**Input data**:
________________

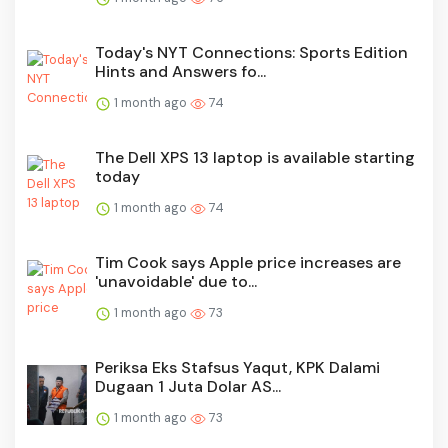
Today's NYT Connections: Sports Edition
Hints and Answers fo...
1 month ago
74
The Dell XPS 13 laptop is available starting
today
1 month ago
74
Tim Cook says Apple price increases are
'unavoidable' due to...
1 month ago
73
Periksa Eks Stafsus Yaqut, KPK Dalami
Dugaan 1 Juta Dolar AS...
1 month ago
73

________________

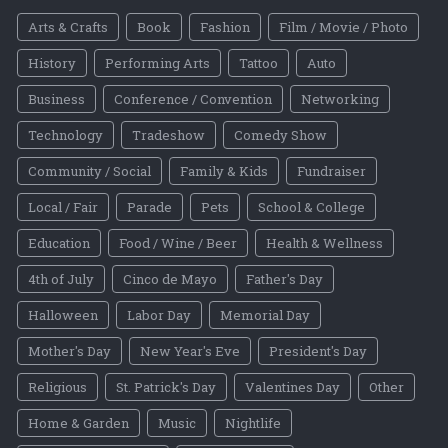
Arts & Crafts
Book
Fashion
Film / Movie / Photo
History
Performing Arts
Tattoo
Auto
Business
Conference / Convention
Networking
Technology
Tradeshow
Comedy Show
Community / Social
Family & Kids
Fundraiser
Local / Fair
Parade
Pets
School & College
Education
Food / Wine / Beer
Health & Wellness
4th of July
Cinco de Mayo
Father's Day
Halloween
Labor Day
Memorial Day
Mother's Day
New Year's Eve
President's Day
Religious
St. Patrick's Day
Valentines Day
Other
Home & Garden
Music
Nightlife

________________

**Task item**: Transcribe the records above from the line holding "Arts & Crafts" down to the line holding "Mother's Day", inclusive, without adding anything.

**Task response**:
Arts & Crafts
Book
Fashion
Film / Movie / Photo
History
Performing Arts
Tattoo
Auto
Business
Conference / Convention
Networking
Technology
Tradeshow
Comedy Show
Community / Social
Family & Kids
Fundraiser
Local / Fair
Parade
Pets
School & College
Education
Food / Wine / Beer
Health & Wellness
4th of July
Cinco de Mayo
Father's Day
Halloween
Labor Day
Memorial Day
Mother's Day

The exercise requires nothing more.